Organs rushed 2,000 km to save a life

Doctors transplant the donated lungs to the patient in Wuxi People's Hospital on Tuesday. Chen Jingyu / for China Daily

A pair of lungs donated in Guangzhou, Guangdong province, were successfully transplanted into a patient in Wuxi, Jiansu province, 2,000 kilometers away early on Tuesday, thanks to the combined efforts of doctors, airports and Shenzhen Airlines.

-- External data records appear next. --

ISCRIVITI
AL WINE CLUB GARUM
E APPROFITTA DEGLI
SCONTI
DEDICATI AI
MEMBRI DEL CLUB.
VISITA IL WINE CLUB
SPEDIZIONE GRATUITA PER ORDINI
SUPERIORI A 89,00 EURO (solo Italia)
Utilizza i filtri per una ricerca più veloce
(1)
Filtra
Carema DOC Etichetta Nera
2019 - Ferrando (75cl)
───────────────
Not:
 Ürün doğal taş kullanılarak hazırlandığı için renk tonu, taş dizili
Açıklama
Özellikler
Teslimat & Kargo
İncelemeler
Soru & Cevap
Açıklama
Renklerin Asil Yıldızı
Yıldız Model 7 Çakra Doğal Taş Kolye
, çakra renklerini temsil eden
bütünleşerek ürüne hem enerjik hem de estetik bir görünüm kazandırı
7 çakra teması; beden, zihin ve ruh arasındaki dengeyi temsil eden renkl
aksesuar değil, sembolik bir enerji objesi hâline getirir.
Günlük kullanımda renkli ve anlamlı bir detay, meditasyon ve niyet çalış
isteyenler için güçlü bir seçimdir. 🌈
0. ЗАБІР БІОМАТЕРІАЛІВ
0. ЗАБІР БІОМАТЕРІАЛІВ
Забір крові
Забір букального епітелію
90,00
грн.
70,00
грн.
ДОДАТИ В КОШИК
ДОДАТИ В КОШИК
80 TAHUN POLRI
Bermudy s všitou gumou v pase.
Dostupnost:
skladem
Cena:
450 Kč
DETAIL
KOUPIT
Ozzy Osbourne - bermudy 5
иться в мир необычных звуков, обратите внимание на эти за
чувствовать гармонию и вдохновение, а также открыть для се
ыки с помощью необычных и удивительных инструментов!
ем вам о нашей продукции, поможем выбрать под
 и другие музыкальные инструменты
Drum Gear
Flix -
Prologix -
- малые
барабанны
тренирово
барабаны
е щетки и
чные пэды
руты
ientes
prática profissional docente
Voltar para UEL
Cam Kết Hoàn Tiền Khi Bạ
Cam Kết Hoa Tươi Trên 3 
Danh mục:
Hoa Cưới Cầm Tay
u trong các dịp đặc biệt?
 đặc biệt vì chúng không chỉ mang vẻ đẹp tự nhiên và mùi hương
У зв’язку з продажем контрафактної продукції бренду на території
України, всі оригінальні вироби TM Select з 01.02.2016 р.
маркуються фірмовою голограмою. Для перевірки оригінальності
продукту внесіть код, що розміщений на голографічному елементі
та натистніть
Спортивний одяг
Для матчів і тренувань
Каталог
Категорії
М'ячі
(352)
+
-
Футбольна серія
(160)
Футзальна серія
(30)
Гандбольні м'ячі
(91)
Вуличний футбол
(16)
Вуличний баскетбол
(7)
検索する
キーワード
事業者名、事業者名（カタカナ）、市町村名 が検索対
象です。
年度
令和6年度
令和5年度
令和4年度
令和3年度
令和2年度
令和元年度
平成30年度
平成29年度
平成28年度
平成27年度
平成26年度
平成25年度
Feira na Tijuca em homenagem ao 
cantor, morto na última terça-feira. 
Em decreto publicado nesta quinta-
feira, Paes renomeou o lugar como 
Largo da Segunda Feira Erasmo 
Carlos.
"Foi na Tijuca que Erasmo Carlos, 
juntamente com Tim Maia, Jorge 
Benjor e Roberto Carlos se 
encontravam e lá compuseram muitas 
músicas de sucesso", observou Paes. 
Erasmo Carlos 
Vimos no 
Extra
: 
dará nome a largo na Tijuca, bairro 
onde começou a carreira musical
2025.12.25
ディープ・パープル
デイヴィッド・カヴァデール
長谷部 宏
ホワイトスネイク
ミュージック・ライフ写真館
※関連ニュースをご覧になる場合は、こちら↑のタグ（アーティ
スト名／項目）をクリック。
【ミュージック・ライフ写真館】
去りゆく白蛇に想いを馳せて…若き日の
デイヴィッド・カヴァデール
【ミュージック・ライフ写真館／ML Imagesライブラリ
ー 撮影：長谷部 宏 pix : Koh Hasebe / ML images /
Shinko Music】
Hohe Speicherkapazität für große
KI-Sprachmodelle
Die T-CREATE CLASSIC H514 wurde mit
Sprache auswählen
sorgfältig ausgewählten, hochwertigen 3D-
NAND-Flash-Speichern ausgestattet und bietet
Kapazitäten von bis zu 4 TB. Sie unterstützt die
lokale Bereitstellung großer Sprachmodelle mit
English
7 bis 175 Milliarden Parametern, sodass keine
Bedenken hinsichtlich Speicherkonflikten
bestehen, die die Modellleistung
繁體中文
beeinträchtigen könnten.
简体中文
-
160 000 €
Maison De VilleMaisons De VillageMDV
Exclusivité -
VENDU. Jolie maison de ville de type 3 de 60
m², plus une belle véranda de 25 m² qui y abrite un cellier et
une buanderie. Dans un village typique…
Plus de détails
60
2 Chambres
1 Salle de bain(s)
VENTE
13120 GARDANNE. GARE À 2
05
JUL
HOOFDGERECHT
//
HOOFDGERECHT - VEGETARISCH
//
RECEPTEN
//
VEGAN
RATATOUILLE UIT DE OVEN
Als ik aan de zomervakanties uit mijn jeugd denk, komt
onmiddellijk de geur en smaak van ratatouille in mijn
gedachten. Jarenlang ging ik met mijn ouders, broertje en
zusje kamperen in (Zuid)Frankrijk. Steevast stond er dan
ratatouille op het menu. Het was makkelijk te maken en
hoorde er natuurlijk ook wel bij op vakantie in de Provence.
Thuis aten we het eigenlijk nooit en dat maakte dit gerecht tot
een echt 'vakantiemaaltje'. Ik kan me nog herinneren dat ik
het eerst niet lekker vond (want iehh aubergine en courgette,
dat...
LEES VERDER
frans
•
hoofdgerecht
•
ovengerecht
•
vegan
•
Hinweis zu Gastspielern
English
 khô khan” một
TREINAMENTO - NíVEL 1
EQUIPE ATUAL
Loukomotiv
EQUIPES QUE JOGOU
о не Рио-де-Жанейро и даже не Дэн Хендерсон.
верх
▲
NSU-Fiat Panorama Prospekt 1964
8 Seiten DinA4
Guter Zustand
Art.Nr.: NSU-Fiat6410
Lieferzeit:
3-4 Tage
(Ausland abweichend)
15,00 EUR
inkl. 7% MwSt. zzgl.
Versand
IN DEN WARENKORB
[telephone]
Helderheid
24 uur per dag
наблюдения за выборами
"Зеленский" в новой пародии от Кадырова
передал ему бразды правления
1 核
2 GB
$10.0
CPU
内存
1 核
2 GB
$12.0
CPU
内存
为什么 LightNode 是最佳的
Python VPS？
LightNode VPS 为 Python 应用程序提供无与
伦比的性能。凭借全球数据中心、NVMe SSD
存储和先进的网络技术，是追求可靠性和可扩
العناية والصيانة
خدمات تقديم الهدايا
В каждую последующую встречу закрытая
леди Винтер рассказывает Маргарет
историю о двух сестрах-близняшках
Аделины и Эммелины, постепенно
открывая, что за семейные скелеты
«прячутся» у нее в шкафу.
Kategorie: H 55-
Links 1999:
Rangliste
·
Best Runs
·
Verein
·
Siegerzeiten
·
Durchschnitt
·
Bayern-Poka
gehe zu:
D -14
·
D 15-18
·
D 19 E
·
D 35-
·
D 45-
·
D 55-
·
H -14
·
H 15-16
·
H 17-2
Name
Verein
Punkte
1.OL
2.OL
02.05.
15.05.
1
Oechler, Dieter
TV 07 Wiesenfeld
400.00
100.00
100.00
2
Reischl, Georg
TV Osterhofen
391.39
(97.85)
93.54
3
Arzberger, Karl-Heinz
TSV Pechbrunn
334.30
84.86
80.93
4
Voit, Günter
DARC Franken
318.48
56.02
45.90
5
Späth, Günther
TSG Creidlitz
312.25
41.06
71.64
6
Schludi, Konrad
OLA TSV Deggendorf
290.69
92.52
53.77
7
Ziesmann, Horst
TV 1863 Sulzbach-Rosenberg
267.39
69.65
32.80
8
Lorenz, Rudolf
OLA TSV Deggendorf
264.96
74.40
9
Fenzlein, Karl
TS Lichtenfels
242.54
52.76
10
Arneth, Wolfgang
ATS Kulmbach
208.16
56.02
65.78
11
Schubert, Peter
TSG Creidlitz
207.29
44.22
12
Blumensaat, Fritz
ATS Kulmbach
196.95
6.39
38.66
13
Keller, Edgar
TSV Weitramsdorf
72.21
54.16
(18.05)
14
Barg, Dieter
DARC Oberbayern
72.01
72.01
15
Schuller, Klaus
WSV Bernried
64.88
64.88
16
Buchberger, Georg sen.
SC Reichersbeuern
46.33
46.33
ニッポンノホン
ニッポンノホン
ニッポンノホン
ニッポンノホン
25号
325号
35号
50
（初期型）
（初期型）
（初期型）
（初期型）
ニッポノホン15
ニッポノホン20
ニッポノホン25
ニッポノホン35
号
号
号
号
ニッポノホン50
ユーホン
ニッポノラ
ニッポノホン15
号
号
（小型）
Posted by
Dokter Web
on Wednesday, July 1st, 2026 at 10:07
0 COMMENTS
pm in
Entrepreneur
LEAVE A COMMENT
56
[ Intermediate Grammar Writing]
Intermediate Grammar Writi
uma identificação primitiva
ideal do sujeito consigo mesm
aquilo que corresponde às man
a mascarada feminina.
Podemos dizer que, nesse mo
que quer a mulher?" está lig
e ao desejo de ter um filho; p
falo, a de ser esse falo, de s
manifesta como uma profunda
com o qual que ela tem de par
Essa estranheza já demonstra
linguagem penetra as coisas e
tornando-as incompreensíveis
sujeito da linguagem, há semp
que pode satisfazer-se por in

At around 9:30 pm on Monday, Chen Jingyu, deputy director of Wuxi People's Hospital, posted on Weibo.com that the lungs have been removed from the donor but might not be able to be transported to Wuxi within the required five hours because of flight delays.

"The lungs, once removed from the body, need to be implanted within 12 hours to avoid damage," said Chen. "The implant surgery takes about five hours, so the lungs must be transported to the hospital within about five hours."

The post, which was forwarded more than 1,000 times, was noticed by Shenzhen Airlines, which immediately negotiated with the Guangzhou airport and air traffic control and managed to get prepared for takeoff within 20 minutes.

The airline also sent workers to help Liu Feng, the doctor who accompanied the lungs to complete paperwork and get on the plane. According to the airline, applications must be submitted in advance if human organs are to be transported.

Around 11:30 pm, the plane took off from Guangzhou and arrived in Wuxi 20 minutes ahead of schedule. And the Wuxi airport helped Liu get to a waiting ambulance in about five minutes, and the organs made it to the hospital in time.

The patient, who had pulmonary fibrosis, had been waiting for a donation for more than three months.

It was not the first time Chen had relied on an airline to transport organs quickly. In February, he received assistance from China Southern Airlines to transport another set of lungs from Guangzhou to Wuxi.

"We have about 120 organ donors every month," Chen said. "But the time window for the heart and lung transplantation surgeries is narrow. Organ functions may be influenced if flights are delayed.

"We hope that an emergency transport system that include airlines and highways can be established to improve the current situation."

Chen added that he hopes a heart and lung distribution network can be established soon to distribute organs to nearby hospitals in need.

The lung transplantation center at Wuxi People's Hospital, led by Chen, is the world's fifth-largest and has completed more than 300 transplantation surgeries. The survival rate of patients has reached 82 percent in the past year.